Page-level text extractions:
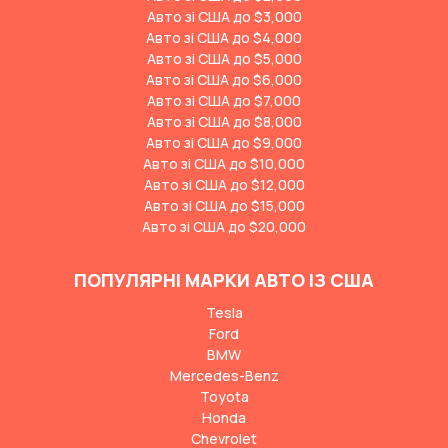
Авто зі США до $3,000
Авто зі США до $4,000
Авто зі США до $5,000
Авто зі США до $6,000
Авто зі США до $7,000
Авто зі США до $8,000
Авто зі США до $9,000
Авто зі США до $10,000
Авто зі США до $12,000
Авто зі США до $15,000
Авто зі США до $20,000
ПОПУЛЯРНІ МАРКИ АВТО ІЗ США
Tesla
Ford
BMW
Mercedes-Benz
Toyota
Honda
Chevrolet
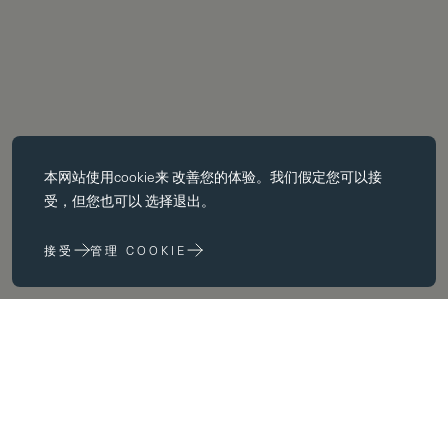
必备饼干
本网站使用
cookie
来 改善您的体验。我们假定您可以接
基本 cookie 使页面导航等核心 功能，如页面导航。没有这些 cookie
受，但您也可以 选择退出。
没有这些 cookie，网站无法正常运行；只有通过更改 浏览器首选项
来禁用它们。
接受
管理 COOKIE
性能 cookie
性能 cookie 帮助我们 通过收集和报告网站使用信息来改进我们的网
站 (例如，哪些网页最常被访问）。
空间
营销饼干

Your assignment:
The response should repeat each record precisely and contain no pictures.

Answer space:
Авто зі США до $3,000
Авто зі США до $4,000
Авто зі США до $5,000
Авто зі США до $6,000
Авто зі США до $7,000
Авто зі США до $8,000
Авто зі США до $9,000
Авто зі США до $10,000
Авто зі США до $12,000
Авто зі США до $15,000
Авто зі США до $20,000
ПОПУЛЯРНІ МАРКИ АВТО ІЗ США
Tesla
Ford
BMW
Mercedes-Benz
Toyota
Honda
Chevrolet
必备饼干
本网站使用
cookie
来 改善您的体验。我们假定您可以接
基本 cookie 使页面导航等核心 功能，如页面导航。没有这些 cookie
受，但您也可以 选择退出。
没有这些 cookie，网站无法正常运行；只有通过更改 浏览器首选项
来禁用它们。
接受
管理 COOKIE
性能 cookie
性能 cookie 帮助我们 通过收集和报告网站使用信息来改进我们的网
站 (例如，哪些网页最常被访问）。
空间
营销饼干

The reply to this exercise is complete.